*** Exercise materials Section Begins ***

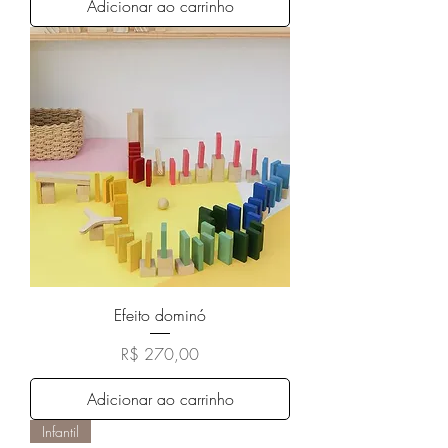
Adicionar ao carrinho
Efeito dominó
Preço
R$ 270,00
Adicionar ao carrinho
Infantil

*** Exercise materials Section Ends ***
*** Exercise materials Section Begins ***

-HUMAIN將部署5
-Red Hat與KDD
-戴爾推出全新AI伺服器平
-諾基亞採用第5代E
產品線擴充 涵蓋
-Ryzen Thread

*** Exercise materials Section Ends ***
*** Exercise materials Section Begins ***

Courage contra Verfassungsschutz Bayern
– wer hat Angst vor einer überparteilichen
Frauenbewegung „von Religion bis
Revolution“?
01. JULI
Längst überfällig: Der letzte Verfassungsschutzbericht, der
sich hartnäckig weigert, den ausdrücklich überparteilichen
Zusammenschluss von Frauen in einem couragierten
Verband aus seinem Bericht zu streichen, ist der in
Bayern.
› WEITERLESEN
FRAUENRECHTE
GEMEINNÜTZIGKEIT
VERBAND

*** Exercise materials Section Ends ***

*Task instructions*
A count is all that should be returned: the number of lines in these records containing the string "Bayern".

*Result for this task*
2